Elevated blood carboxyhemoglobin levels as an early predictor of phototherapy requirement in moderate and late preterm infants


Varal I. G. , Mengi S., Dogan P., Tutanc M., Bostanci M., Cizmeci M. N.

JOURNAL OF MATERNAL-FETAL & NEONATAL MEDICINE, vol.33, no.8, pp.1441-1446, 2020 (Journal Indexed in SCI) identifier identifier identifier

  • Publication Type: Article / Article
  • Volume: 33 Issue: 8
  • Publication Date: 2020
  • Doi Number: 10.1080/14767058.2018.1542675
  • Title of Journal : JOURNAL OF MATERNAL-FETAL & NEONATAL MEDICINE
  • Page Numbers: pp.1441-1446

Abstract

Objective: Preterm infants are prone to increased bilirubin burden and display adverse outcomes if left unmonitored; therefore, predicting an increased bilirubin production is of paramount importance. Methods: We aimed to evaluate carboxyhemoglobin (COHb) levels in moderate (GA: 32(0/7)-33(6/7)) and late preterm (GA: 34(0/7)-36(6/7)) infants to assess whether this molecule could be used as an early predictor of phototherapy requirement. Results: A total of 221 infants were enrolled in the study. On admission, carboxyhemoglobin levels of infants who received phototherapy were significantly higher than that of infants who did not require this treatment, and this difference persisted in the consecutive hours (median (min-max): 1.2% (0.3-1.7) versus 0.8% (0.4-1.1); p < .001).
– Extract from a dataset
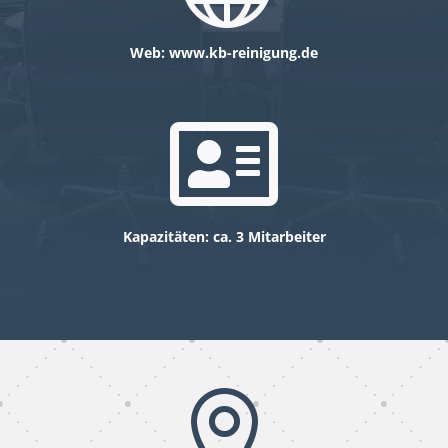
Web: www.kb-reinigung.de

Kapazitäten: ca. 3 Mitarbeiter

The initial and consecutive COHb levels showed positive correlation (r = 0.77, p < .001). In the post-hoc analysis, direct antiglobulin test positivity significantly affected phototherapy requirement (p < .001). Receiver operating characteristics analysis showed that a COHb level of >= 0.95% was found to have a sensitivity of 90% and a specificity of 88%. Multinomial logistic regression analysis demonstrated that high COHb levels on admission significantly increased the likelihood of phototherapy requirement when adjusted for covariants (adjusted odds ratio: 2.2; 95% confidence interval: 1.4-3.5; p < .001). Conclusion: Carboxyhemoglobin measurement can be simply used to predict preterm infants who will require phototherapy.